EXERCISE GOAL – Once the images are set aside, return every entry exactly.

-- Opening Marker --

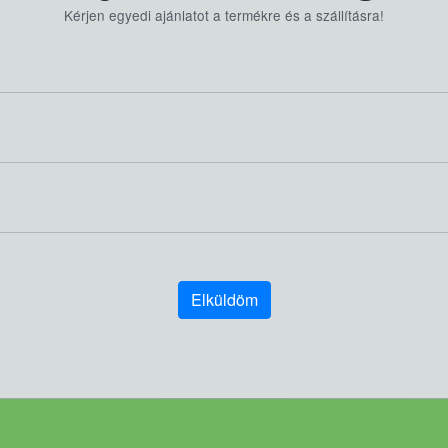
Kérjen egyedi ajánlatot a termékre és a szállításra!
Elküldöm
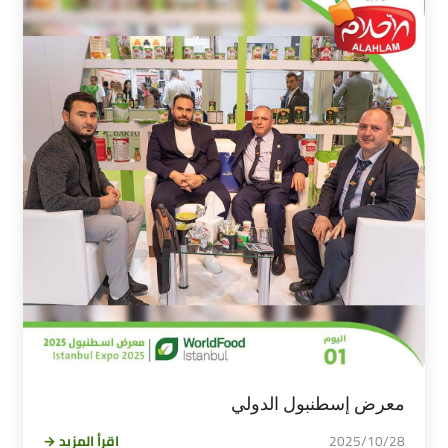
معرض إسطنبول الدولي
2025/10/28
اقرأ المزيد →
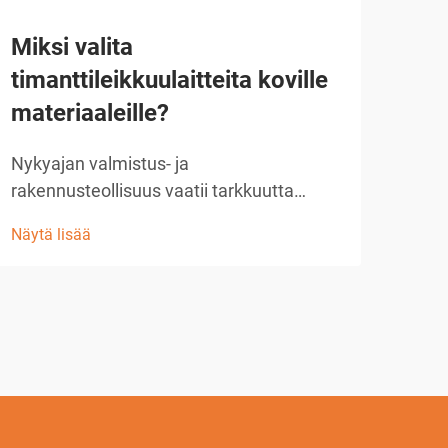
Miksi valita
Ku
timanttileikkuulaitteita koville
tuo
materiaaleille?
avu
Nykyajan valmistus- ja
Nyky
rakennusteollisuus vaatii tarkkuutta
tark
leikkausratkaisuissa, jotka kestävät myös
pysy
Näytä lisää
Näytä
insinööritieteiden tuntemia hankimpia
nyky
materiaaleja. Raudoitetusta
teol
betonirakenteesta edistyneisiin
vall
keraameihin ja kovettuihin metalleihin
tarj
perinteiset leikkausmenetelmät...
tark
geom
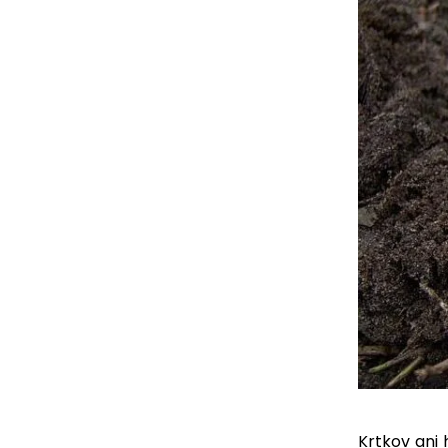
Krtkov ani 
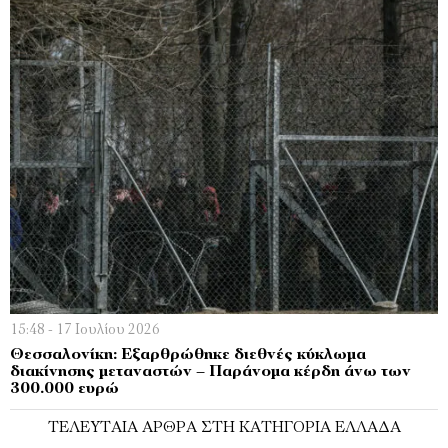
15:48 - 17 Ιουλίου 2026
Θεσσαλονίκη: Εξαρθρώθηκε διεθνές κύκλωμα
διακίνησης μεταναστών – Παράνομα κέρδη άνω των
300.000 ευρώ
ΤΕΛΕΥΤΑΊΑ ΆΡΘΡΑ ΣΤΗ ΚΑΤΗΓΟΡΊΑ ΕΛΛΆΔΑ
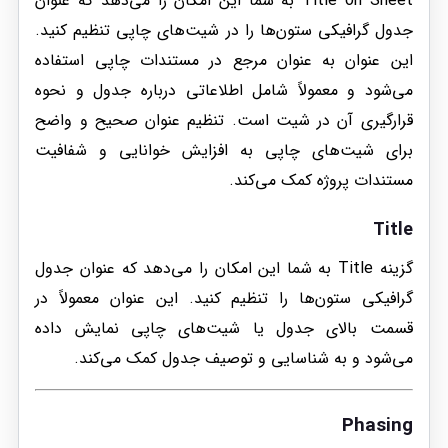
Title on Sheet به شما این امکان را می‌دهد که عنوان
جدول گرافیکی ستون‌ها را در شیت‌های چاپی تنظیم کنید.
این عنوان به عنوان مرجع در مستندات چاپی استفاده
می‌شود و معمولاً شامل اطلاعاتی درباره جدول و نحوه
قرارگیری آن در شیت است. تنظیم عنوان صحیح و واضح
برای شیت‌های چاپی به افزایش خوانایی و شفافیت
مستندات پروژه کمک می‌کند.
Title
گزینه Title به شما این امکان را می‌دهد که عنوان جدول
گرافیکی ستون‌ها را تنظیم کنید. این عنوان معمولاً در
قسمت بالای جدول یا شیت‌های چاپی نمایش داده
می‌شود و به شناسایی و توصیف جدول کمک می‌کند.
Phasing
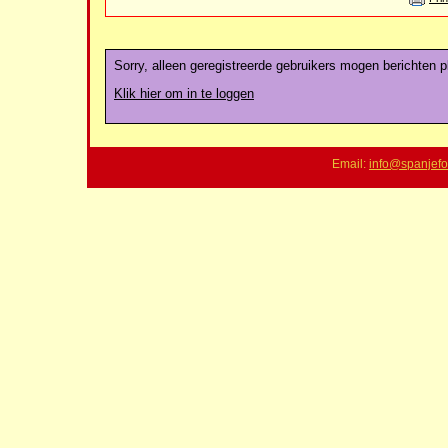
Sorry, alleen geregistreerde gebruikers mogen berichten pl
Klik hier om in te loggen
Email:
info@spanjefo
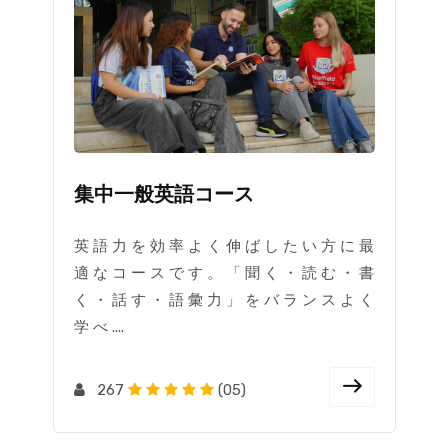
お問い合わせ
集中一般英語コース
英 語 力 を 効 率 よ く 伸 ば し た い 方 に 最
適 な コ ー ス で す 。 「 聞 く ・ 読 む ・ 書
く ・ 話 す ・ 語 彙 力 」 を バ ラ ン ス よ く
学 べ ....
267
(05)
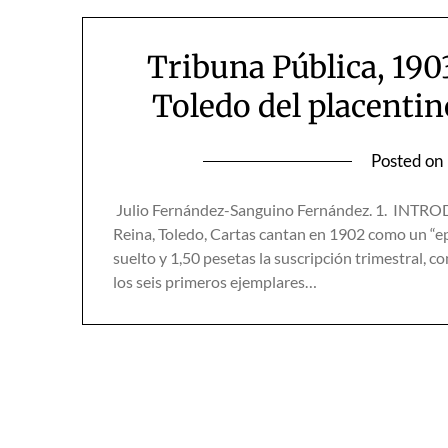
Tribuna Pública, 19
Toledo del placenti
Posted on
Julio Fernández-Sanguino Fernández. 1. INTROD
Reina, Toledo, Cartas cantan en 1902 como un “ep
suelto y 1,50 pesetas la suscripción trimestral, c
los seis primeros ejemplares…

-- Closing Marker --

WRITTEN ANSWER –
Kérjen egyedi ajánlatot a termékre és a szállításra!
Elküldöm
معرض إسطنبول الدولي
2025/10/28
اقرأ المزيد →
Miksi valita
Ku
timanttileikkuulaitteita koville
tuo
materiaaleille?
avu
Nykyajan valmistus- ja
Nyky
rakennusteollisuus vaatii tarkkuutta
tark
leikkausratkaisuissa, jotka kestävät myös
pysy
Näytä lisää
Näytä
insinööritieteiden tuntemia hankimpia
nyky
materiaaleja. Raudoitetusta
teol
betonirakenteesta edistyneisiin
vall
keraameihin ja kovettuihin metalleihin
tarj
perinteiset leikkausmenetelmät...
tark
geom
Krtkov ani 
15:48 - 17 Ιουλίου 2026
Θεσσαλονίκη: Εξαρθρώθηκε διεθνές κύκλωμα
διακίνησης μεταναστών – Παράνομα κέρδη άνω των
300.000 ευρώ
ΤΕΛΕΥΤΑΊΑ ΆΡΘΡΑ ΣΤΗ ΚΑΤΗΓΟΡΊΑ ΕΛΛΆΔΑ
Title on Sheet به شما این امکان را می‌دهد که عنوان
جدول گرافیکی ستون‌ها را در شیت‌های چاپی تنظیم کنید.
این عنوان به عنوان مرجع در مستندات چاپی استفاده
می‌شود و معمولاً شامل اطلاعاتی درباره جدول و نحوه
قرارگیری آن در شیت است. تنظیم عنوان صحیح و واضح
برای شیت‌های چاپی به افزایش خوانایی و شفافیت
مستندات پروژه کمک می‌کند.
Title
گزینه Title به شما این امکان را می‌دهد که عنوان جدول
گرافیکی ستون‌ها را تنظیم کنید. این عنوان معمولاً در
قسمت بالای جدول یا شیت‌های چاپی نمایش داده
می‌شود و به شناسایی و توصیف جدول کمک می‌کند.
Phasing
Sorry, alleen geregistreerde gebruikers mogen berichten pl
Klik hier om in te loggen
Email:
info@spanjefo
お問い合わせ
集中一般英語コース
英 語 力 を 効 率 よ く 伸 ば し た い 方 に 最
適 な コ ー ス で す 。 「 聞 く ・ 読 む ・ 書
く ・ 話 す ・ 語 彙 力 」 を バ ラ ン ス よ く
学 べ ....
267
(05)
Tribuna Pública, 19
Toledo del placenti
Posted on
Julio Fernández-Sanguino Fernández. 1. INTROD
Reina, Toledo, Cartas cantan en 1902 como un “ep
suelto y 1,50 pesetas la suscripción trimestral, c
los seis primeros ejemplares…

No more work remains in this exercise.